Bright and early next morning we went to the post-office and got the first mail we had had since leaving home. Very delightful it was to hear that the Babes and the Mother were flourishing, the household machinery running smoothly and that we were to stay away as long as we liked!

The next thing I did, while other members of the party were renewing kodak supplies, was to buy a pair of shoes and have the soles well studded with nails. And what a heavenly relief it was to get proper footgear again on my poor feet!

These preliminary errands attended to, we took the mountain railroad to the Riffelberg and walked from there to the summit of the Gornergrat. The railroad goes within a fifteen-minute walk of the top, but both economy and pleasure counseled us to get out at the earlier station.

I recall the fellow-citizen from Keokuk or Kokomo, I forget which, who sat opposite to us in the open car going up. He thirsted for some statistical information, which Antonio, who is the soul of courtesy, supplied. Whereupon he fastened like a leech on the poor boy and began plying him with questions till the rest of us had to plunge in to rescue him and keep a few tattered shreds of our personal history from that relentless cross-examiner! We were glad to leave him at the Riffelberg.

The view from the Gornergrat is certainly one of the grandest on God’s earth. Here, as nowhere else, can the average person, without danger or fatigue, get into the very heart of the glacier world. One stands on a rocky ledge, the Gornergrat, and all around and below sweep and swirl the great frozen rivers. From their far brink rise the bare jagged peak of the Matterhorn and the round snow-clad shoulders of the Breithorn and Monta Rosa. Way down below lies the green valley with Zermatt in its hollow, and away as far as the eye can reach are ranges upon ranges of snow mountains.

If we could have had it all to ourselves without the tourists! But then we should have had to work very much harder for it. It is better to take the gifts which the gods provide and be thankful.

It did not seem to me as if I could ever come to love the Valais mountains as I did those of the Oberland, but they were magnificent.

We had reached our maximum altitude thus far for the summer, 10,290 feet. The air was very thin, and we watched Belle Soeur carefully for signs of the mountain sickness. But thanks, I suppose, to our having made all but eighteen hundred feet of the ascent by rail and the careful slowness with which we had climbed the remainder, she escaped this time entirely.
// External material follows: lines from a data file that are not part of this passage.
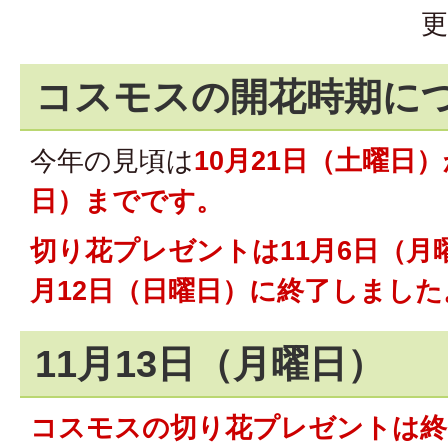
更
コスモスの開花時期に
今年の見頃は
10月21日（土曜日
日）までです。
切り花プレゼントは11月6日（月
月12日（日曜日）に終了しました
11月13日（月曜日）
コスモスの切り花プレゼントは終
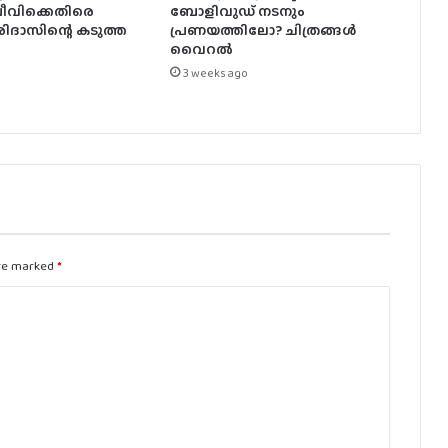
വിക്കെതിരെ
ബോളിവുഡ് നടനും
ിദാസിന്റെ കടുത്ത
പ്രണയത്തിലോ? ചിത്രങ്ങൾ
വെെറൽ
3 weeks ago
are marked
*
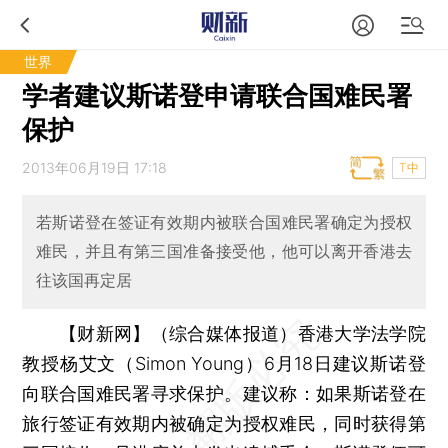
世界
学者建议斯诺登申请联合国难民署
保护
2013年06月19日 17:18
T中
若斯诺登在签证有效期内被联合国难民署确定为授权
难民，并且有第三国准备接受他，他可以离开香港去
往该国再定居
【财新网】（综合媒体报道）
香港大学法学院
教授杨艾文（Simon Young）6月18日建议斯诺登
向联合国难民署寻求保护。建议称：如果斯诺登在
旅行签证有效期内被确定为授权难民，同时获得第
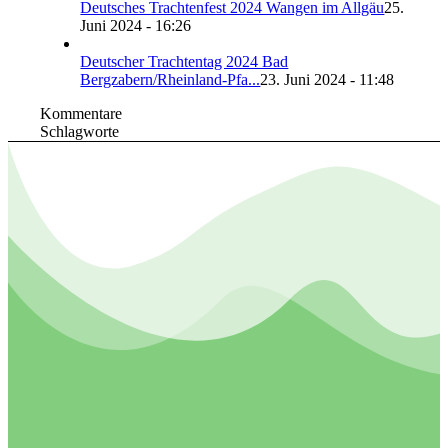
Deutsches Trachtenfest 2024 Wangen im Allgäu
25.
Juni 2024 - 16:26
Deutscher Trachtentag 2024 Bad
Bergzabern/Rheinland-Pfa...
23. Juni 2024 - 11:48
Kommentare
Schlagworte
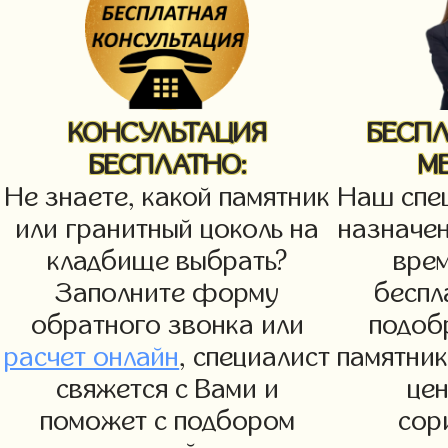
КОНСУЛЬТАЦИЯ
БЕСП
БЕСПЛАТНО:
М
Не знаете, какой памятник
Наш спец
или гранитный цоколь на
назначен
кладбище выбрать?
вре
Заполните форму
беспл
обратного звонка или
подоб
расчет онлайн
, специалист
памятни
свяжется с Вами и
цен
поможет с подбором
сор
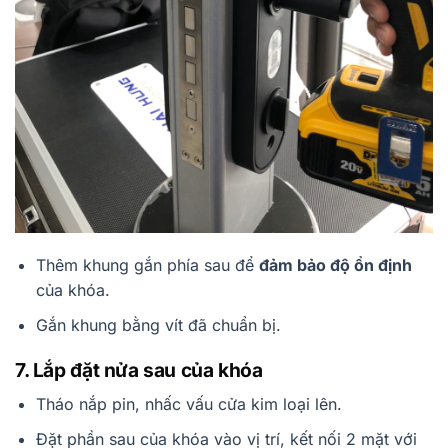
Thêm khung gắn phía sau để
đảm bảo độ ổn định
của khóa.
Gắn khung bằng vít đã chuẩn bị.
7. Lắp đặt nửa sau của khóa
Tháo nắp pin, nhấc vấu cửa kim loại lên.
Đặt phần sau của khóa vào vị trí, kết nối 2 mặt với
We ate our lunch on a rock overlooking the great Gorner glacier, just as far from the tourists and the summit restaurant as we could get. Then, when we had looked our fill and tried to store our minds with enough glacier pictures to last the rest of our lives, we began the long but delightful descent afoot to Zermatt. All the way down we kept getting beautiful views, and I think the Matterhorn never looked finer than seen between the fir trees of the lower slopes in the pink glow of sunset.

Who would have guessed that our harmonious little party was going to be disrupted on the morrow—and by me, its shepherd and chaperon!